Please remember that I don't say any of this by way of blame. I repeat that if there is blame to be allocated, the lion's share is mine: I know how alone you are, I know that it is hard to have anything to hang onto when there isn't a date in the future, and I know that nobody deals with indeterminacy very well. Knowing all of that up front, I should either have scheduled something right away or else said clearly, "Look, I don't know when it will be but not for a while." And I didn't. That you got frustrated with this situation should surprise nobody.

Are there lessons we can learn for next time? I look at all the points above, and I can think of only two. One of them is that I need to remember -- for my own sake -- just how skittish and volatile my own emotions can be. (I assume you already know this better than you want to.) The other is that I need to find some kind of flag I can wave when it feels to me like you haven't heard me, or like you are answering something different from what I said, or something like that. If there are particular words I can use or ways to go about it, that would help. Maybe it would be enough for me just to say "Please slow down because I feel like you haven't heard me." I am sure that the times I most need to say it are the times I will be least willing to, because I'll already feel skittish or depressed, because I'll already be backing away into a wilderness. This is where courage comes in, and trust. I recognize that I need to exercise both those virtues more than I have. I'll try harder next time.
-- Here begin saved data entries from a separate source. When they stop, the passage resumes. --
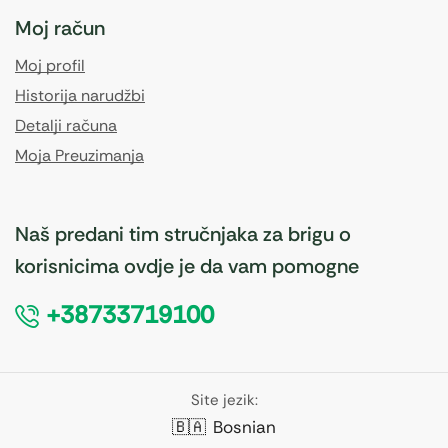
Moj račun
Moj profil
Historija narudžbi
Detalji računa
Moja Preuzimanja
Naš predani tim stručnjaka za brigu o
korisnicima ovdje je da vam pomogne
+38733719100
Site jezik:
🇧🇦
Bosnian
You end your letter by talking about our efforts to understand, forgive, and acknowledge each other, even going so far as to call them more important than ... time spent together. (I thought your use of ellipsis was very tasteful, by the way. smile) Thank you. I'm grateful you did. I hope what I have written here helps with the understanding. Somehow I can't think of this letter as the kind of "gift" you had in mind "for these long winter nights" ... some gift, huh? But maybe, even if it is hardly the kind of gift you thank Santa for, ... maybe it can help.
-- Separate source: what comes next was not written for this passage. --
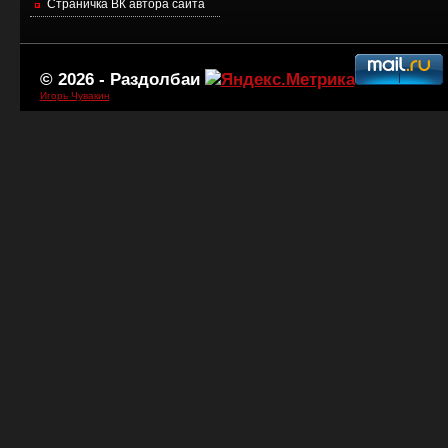
Страничка ВК автора сайта
© 2026 -
Раздолбаи
Игорь Чувакин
As for forgiveness, ... well on my side I am no longer mad, no longer upset, no longer raving in the wilderness. I no longer think about the situation in terms of accusation or blame. I hope that counts for something. Acknowledgement? Gosh, we are who we are. I can see how this flare-up grew directly out of us being who we are. In that sense, looking back on it, we shouldn't think it a surprise. But we can learn from it and do better next time.

As ever, we can always hope.

I love you, and we will see each other again. Please forgive me for not being stronger or trusting better: I'm working on it. And never give up, never despair, even if it all takes time. The best things always do.

All my love, unto ages of ages,
Hosea

I have no idea how she'll take this. But I do think I have to remember how mercurial my own emotions can be, and to factor that in as part of understanding our relationship together. Too often I think I present myself here as the consummate detached observer. But maybe it isn't quite so.